Corridors: Pathologies of Mixed-Use Space in Socialist Chinese Architecture
Corridors: Pathologies of Mixed-Use Space in Socialist Chinese Architecture
Throughout the Cold War, Americans remarked on the congestion and density of urban Chinese homes. In addition to the per capita square feet and multiple generations living under one roof, these accounts dwelled on the blurred lines between public and private space. In 1987, a journalist for the New York Times gawked at an apartment corridor doubling as a dining room, families cooking on an outdoor stoop, and women using a shared courtyard for laundry. My project explores this anxiety over “public” and “private” by examining the discourse surrounding tongzilou, China’s iconic concrete public housing structures constructed between the 1940s and 1990s. The tongzilou, modeled on Soviet public housing, were initially conceived as dormitories for single factory workers. However, because of the high demand for urban housing, the dormitories were converted for use by families. A long corridor connects the apartments and much of the space available to tenants is outside of the rented unit. Subsequently, activities conceived as “private” are often conducted in “public” space.
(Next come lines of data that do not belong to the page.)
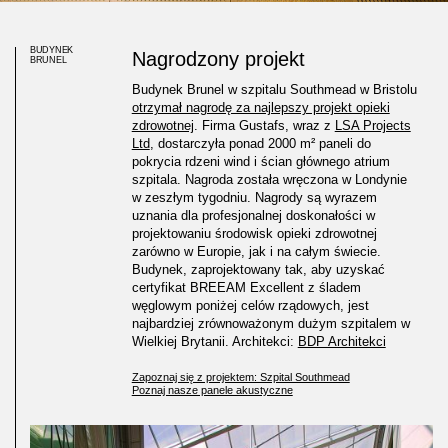
BUDYNEK
Nagrodzony projekt
BRUNEL
Budynek Brunel w szpitalu Southmead w Bristolu
otrzymał nagrodę za najlepszy projekt opieki
zdrowotnej
. Firma Gustafs, wraz z
LSA Projects
Ltd
, dostarczyła ponad 2000 m² paneli do
pokrycia rdzeni wind i ścian głównego atrium
szpitala. Nagroda została wręczona w Londynie
w zeszłym tygodniu. Nagrody są wyrazem
uznania dla profesjonalnej doskonałości w
projektowaniu środowisk opieki zdrowotnej
zarówno w Europie, jak i na całym świecie.
Budynek, zaprojektowany tak, aby uzyskać
certyfikat BREEAM Excellent z śladem
węglowym poniżej celów rządowych, jest
najbardziej zrównoważonym dużym szpitalem w
Wielkiej Brytanii. Architekci:
BDP Architekci
Zapoznaj się z projektem: Szpital Southmead
European Healthcare Design
Poznaj nasze panele akustyczne
Award 2017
Families living in tongzilou share bathrooms and kitchens. The rows of collectively used coal stoves in these “mini communes” act as direct adversaries to the private, “modern” kitchens of the nuclear family, touted by America’s Cold War home exhibitions. The collective kitchens, crowded corridors, and mixed-use spaces embody a fast disappearing kind of urban architecture and community. Chinese cities grow and change with notorious speed. Contemporary historic preservation efforts overwhelmingly focus on the hutong, narrow alleys surrounded by tile-roofed courtyard homes. Hutongs, recalling the heyday of pre-socialist Chinese architecture, have long been celebrated and fetishized by the west. The hutong became a status symbol and today, many hutongs not preserved by the government, are purchased and renovated by wealthy westerners or Chinese. Conversely, widespread destruction of the remaining tongzilou is overlooked.
This project, diverting from the mold of traditional historical work, combines fieldwork, archival research, and visual art. I explore how memory intersects with architectural history and pathologies of the home. When is domestic space deviant? How do societies respond to domestic deviance? Discussions surrounding domestic space are not neatly contained within national borders. Instead, I’m interested in understanding where prescriptions for domestic space come from, how discursive networks on clutter, cleanliness, hoarding, and congestion are constructed; and how these global discourses are politicized.